The second answer is Hugh Everett’s, from his 1957 Princeton thesis. Everett proposed that there is no second rule. There is only the Schrödinger equation. What we call “collapse” is the experience of being a small subsystem inside a much larger superposition. When the detector clicks “up”, the detector itself enters a superposition with the particle: the universe-wide state is now (up-particle and up-pointer-and-up-observer) plus (down-particle and down-pointer-and-down-observer). Both branches are real. Both branches contain copies of the experimenter, each convinced she got a single sharp answer. The Born rule is recovered as the relative weight of the branch you happen to be on. The math is just unitary evolution running on a wavefunction of everything. The unsettling thing is the ontology: in this picture, every quantum measurement splits the world.

The third answer is the most modern, and in some ways the most useful in the lab even if you are agnostic about the metaphysics. It is decoherence. The idea is that the seam between rule 1 and rule 2 is not a fundamental seam at all. It is an emergent statistical effect of the quantum system coupling to a vast environment, the air molecules and stray photons and lattice vibrations and the experimenter’s body heat. Once the system has correlated itself with that environment, the relative phases between superposition branches get scrambled essentially instantly.
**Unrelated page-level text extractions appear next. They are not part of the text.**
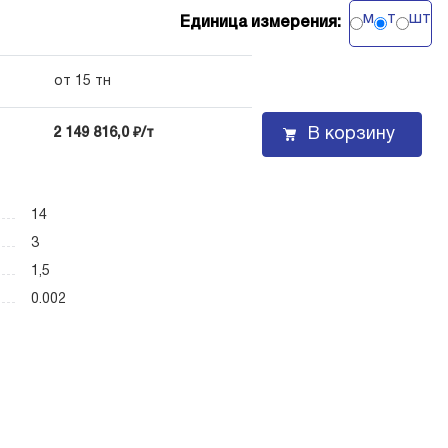
м
т
шт
Единица измерения:
от 15 тн
В корзину
2 149 816,0 ₽/т
14
3
1,5
0.002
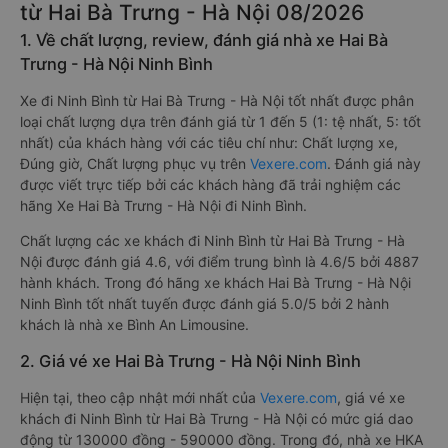
từ Hai Bà Trưng - Hà Nội 08/2026
1. Về chất lượng, review, đánh giá nhà xe Hai Bà
Trưng - Hà Nội Ninh Bình
Xe đi Ninh Bình từ Hai Bà Trưng - Hà Nội tốt nhất được phân
loại chất lượng dựa trên đánh giá từ 1 đến 5 (1: tệ nhất, 5: tốt
nhất) của khách hàng với các tiêu chí như: Chất lượng xe,
Đúng giờ, Chất lượng phục vụ trên
Vexere.com
. Đánh giá này
được viết trực tiếp bởi các khách hàng đã trải nghiệm các
hãng Xe Hai Bà Trưng - Hà Nội đi Ninh Bình.
Chất lượng các xe khách đi Ninh Bình từ Hai Bà Trưng - Hà
Nội được đánh giá 4.6, với điểm trung bình là 4.6/5 bởi 4887
hành khách. Trong đó hãng xe khách Hai Bà Trưng - Hà Nội
Ninh Bình tốt nhất tuyến được đánh giá 5.0/5 bởi 2 hành
khách là nhà xe Bình An Limousine.
2. Giá vé xe Hai Bà Trưng - Hà Nội Ninh Bình
Hiện tại, theo cập nhật mới nhất của
Vexere.com
, giá vé xe
khách đi Ninh Bình từ Hai Bà Trưng - Hà Nội có mức giá dao
động từ 130000 đồng - 590000 đồng. Trong đó, nhà xe HKA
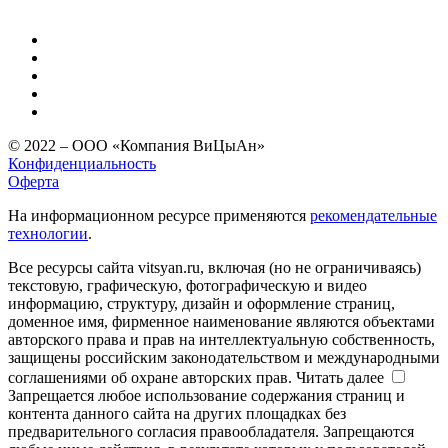
© 2022 – ООО «Компания ВиЦыАн»
Конфиденциальность
Оферта
На информационном ресурсе применяются
рекомендательные
технологии
.
Все ресурсы сайта vitsyan.ru, включая (но не ограничиваясь)
текстовую, графическую, фотографическую и видео
информацию, структуру, дизайн и оформление страниц,
доменное имя, фирменное наименование являются объектами
авторского права и прав на интеллектуальную собственность,
защищены российским законодательством и международными
соглашениями об охране авторских прав.
Читать далее
Запрещается любое использование содержания страниц и
контента данного сайта на других площадках без
предварительного согласия правообладателя. Запрещаются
From the point of view of any observer who cannot track every air molecule in the room, the off-diagonal entries of the density matrix have decayed to zero. The system looks like a classical mixture of definite states, even though in principle the full universal wavefunction is still a coherent superposition. Decoherence does not, on its own, solve the measurement problem: it explains why we never see live-and-dead cats, but not why this particular branch is the one we end up on. What it does, very convincingly, is render the question “when does collapse happen?” almost meaningless in practice. It happens fast. It happens on a timescale set by how strongly the system talks to its surroundings.

P_correlated(t) ≈ 1 − exp(−Γ t),    Γ = N · λ

There is a moral here that you should carry into every quantum experiment you ever read about. The Born rule and the projection rule are computational tools that work, every time, in every regime that has ever been tested. They are not the final story about reality, but they do not need to be in order to be used. If you are designing a Stern-Gerlach run, computing a probability of finding an electron in a particular orbital, or predicting the click rate of a single-photon detector behind a beam-splitter, the procedure is exactly the same as it has been since 1926. Write down the wavefunction. Expand it in the eigenbasis of the operator you intend to measure. Square the coefficients. Those are your probabilities. Run the experiment. Update.
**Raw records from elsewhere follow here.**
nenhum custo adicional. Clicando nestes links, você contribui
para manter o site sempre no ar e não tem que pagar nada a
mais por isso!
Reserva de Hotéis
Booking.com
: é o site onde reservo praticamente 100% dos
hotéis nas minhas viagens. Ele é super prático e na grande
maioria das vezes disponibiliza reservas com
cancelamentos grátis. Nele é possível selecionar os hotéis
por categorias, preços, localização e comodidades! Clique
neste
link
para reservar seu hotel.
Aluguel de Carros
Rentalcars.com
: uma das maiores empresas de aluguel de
The reason this works without anyone needing to settle the metaphysical question is the decoherence layer that sits between any laboratory apparatus and the system it is measuring. Long before a human eye gets involved, the system has correlated itself with so many environmental degrees of freedom that the interference terms between branches are unrecoverable in any practical sense. From that point onwards, treating the situation as a classical probability distribution over definite outcomes is not just convenient, it is correct to absurd precision. The fact that the universal wavefunction, viewed from outside, might still be unitary is a story for cosmologists and philosophers. The Born rule is what the lab notebook records.
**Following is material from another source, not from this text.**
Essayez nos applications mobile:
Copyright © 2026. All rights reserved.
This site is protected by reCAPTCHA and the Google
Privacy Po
What you should hold onto, then, is the asymmetry. Quantum mechanics gives you two evolution rules because measurements are a special kind of event: they are the moment when a quantum system gets entangled with so many other degrees of freedom that, for any sub-universe smaller than the universe itself, the entanglement looks like a probabilistic update. Whether you call that “collapse”, “branching”, or “decoherence-induced einselection of a preferred basis” is a matter of taste and reading list. The Born rule will give you the right click rates either way. The next chapter takes that machinery and turns it on a system where the smooth rule and the discontinuous rule produce a phenomenon classical physics flatly forbids: a particle that walks through a wall it does not have the energy to climb.